Alek feels his blush deepen, but he makes himself look her in the eye as he says, slowly and deliberately, "Very good ones."
She surges toward him then and kisses him, and he can taste the scotch on her tongue and feel the weight of her as she half-straddles him, one knee balancing on the chair between his legs, one hand fisted in his hair and pulling his head back, and all the while she keeps kissing him like nothing else matters. He's afraid the chair will tip over and send them both spilling across the kitchen floor and he also doesn't care one bit because most of the things he'd like to do are far better suited to lying down, though he'd probably prefer if they made it to their bed -- the hardwood floors are not particularly comfortable.

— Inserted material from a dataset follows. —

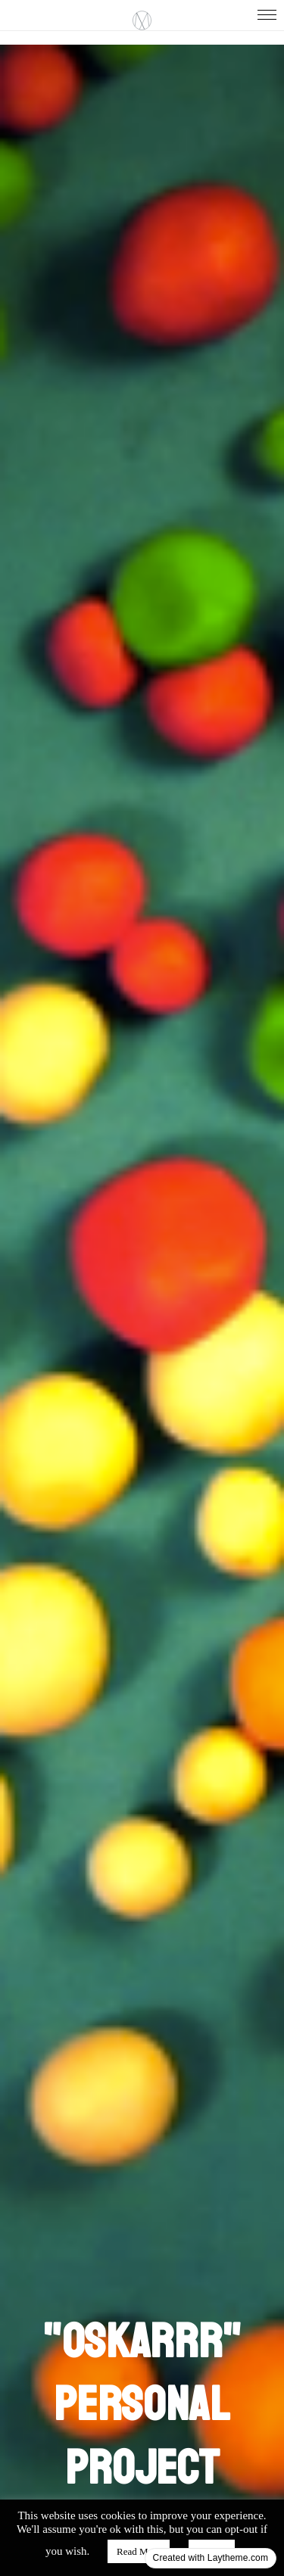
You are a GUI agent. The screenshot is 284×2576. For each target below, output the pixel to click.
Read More (139, 2551)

Deryn breaks the kiss for a moment, only to swing her other leg across his lap and rock her hips against his groin, and his breath catches and he wonders why any man in his right mind would want to confine a woman to layers of skirts and petticoats when it would mean she couldn't do that. His hands reach behind her to slip under her untucked shirt, and when he starts to fumble with the bindings still pressed tight against her chest, she pushes his hands away, sits back on his knees, and deftly unbuttons her own shirt without even looking down at her fingers before working to loosen the bindings.

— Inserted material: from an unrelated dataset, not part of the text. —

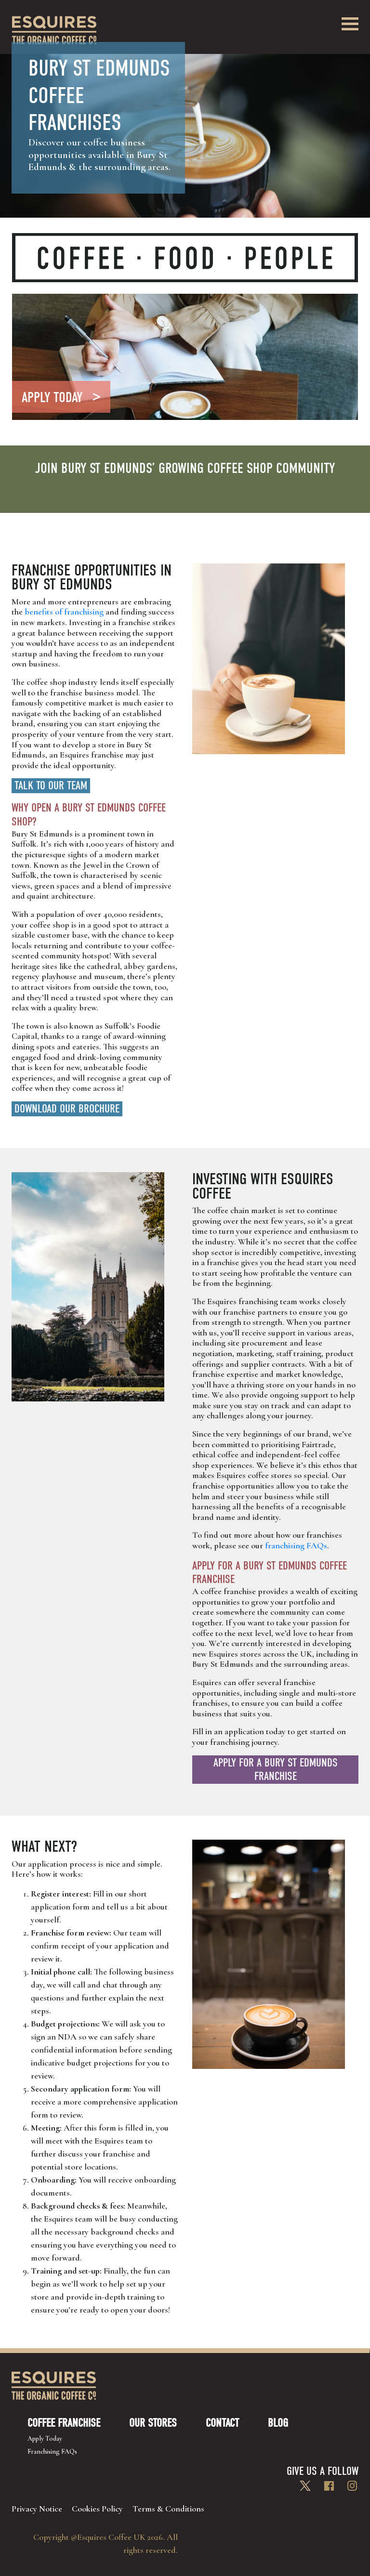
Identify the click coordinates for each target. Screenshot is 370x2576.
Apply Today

"Bed," Alek says, breathless, impressed that he's managed to get out such a simple word. Deryn smiles at him, a predatory expression, and slowly rocks her hips against him again (this time Alek can't suppress a groan) before sliding herself backwards off his lap. She stands in a fluid motion, and Alek follows suit, feeling pleasantly unsteady on his feet. She turns back to the table for a moment, raises the glass to her lips, and downs the rest of the scotch. She sets the glass back down on the table with a resounding thud, turns back round to face him, and just stands there for a moment, close enough that the heat of her body feels like fire, before leaning down and for a slow, deep kiss that ought to melt his bones.
"I thought I was supposed to be comforting you," he says, when he has control of his mouth again.
"Believe me," Deryn practically growls, stroking a hand possessively along his chest, "you are." She grabs his necktie, still properly knotted in place, and without further preamble leads him willingly to bed.